Plaintiffs appealed the dismissal to the U.S. Second Circuit Court of Appeals which reversed Judge Keenan's order and acknowledged that the damages to the health of the people caused by soil and water contamination, as well as the claims for clean-up and medical monitoring of 20,000 affected people, were outside the scope of the 1989 settlement. The Second Circuit reprimanded Judge Keenan for not properly considering these environmental claims and sent the case back to him for reconsideration of these matters.

In his recent decision, Judge Keenan dismissed the suit for a second time on grounds that too much time had passed between knowledge of the injury caused by the soil and water contamination and the filing of the lawsuit in 1999. The decision also stated that the survivors' organizations lacked standing to bring claims on behalf of their members, and finally, concluded that ordering clean-up and medical monitoring would be impossible to implement in Bhopal because of its remote location from the U.S. court.

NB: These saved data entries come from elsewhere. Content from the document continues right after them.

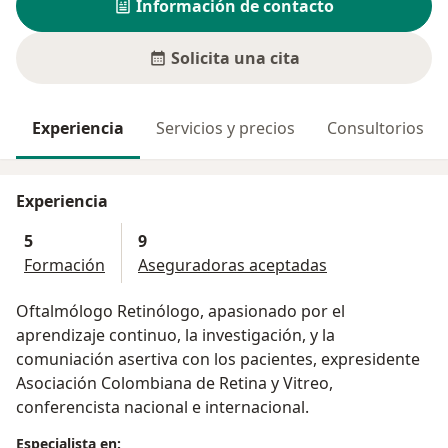
Información de contacto
Solicita una cita
Experiencia
Servicios y precios
Consultorios
Experiencia
5
9
Formación
Aseguradoras aceptadas
Oftalmólogo Retinólogo, apasionado por el
aprendizaje continuo, la investigación, y la
comuniación asertiva con los pacientes, expresidente
Asociación Colombiana de Retina y Vitreo,
conferencista nacional e internacional.
Especialista en:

Mr. Himanshu Rajan Sharma, New York based attorney for the plaintiffs organizations, who also addressed the press conference, criticized the decision on several legal grounds. According to him the decision erroneously applied a 3-year time limitation of New York law. "In fact, under New York law, the plaintiffs' claims for damages as a result of environmental contamination cannot be time-barred because the injuries are continuous or ongoing in nature" he said. Also, according to Mr. Sharma,
because Union Carbide actively withheld its knowledge of the widespread environmental contamination of soil and water caused by its plant in Bhopal, the 3-year limitation does not apply. Actually, Judge Keenan's decision recognizes this fact, but absolves Union Carbide by suggesting
that the corporation did not make false statements to the public, but only withheld information.

On the issue of US Court's supposed inability to enforce its judgment in a distant place such as Bhopal, Mr. Sharma pointed out that the United States Supreme Court has always held that a court has jurisdiction to order such relief from any defendant that is present before it, regardless of where
the relief is implemented. In one American case, U.S. courts ordered a defendant corporation to clean up contaminated land in Honduras. The Second Circuit Court of Appeals, to which plaintiffs will appeal, has also previously recognized the authority of U.S. courts to order defendants Texaco Corporation to undertake clean-up in Ecuador.

Finally, Mr. Sharma added that the decision was legally unsupportable in its conclusion that the Bhopal survivors' organizations lack standing to bring claims on behalf of their members. In class action lawsuit, it is well-established that organizations may function as representatives of the
broader class.

The organizations announced that they will continue to raise the critical humanitarian issues of Bhopal both in legal fora as well as in the court of international public opinion.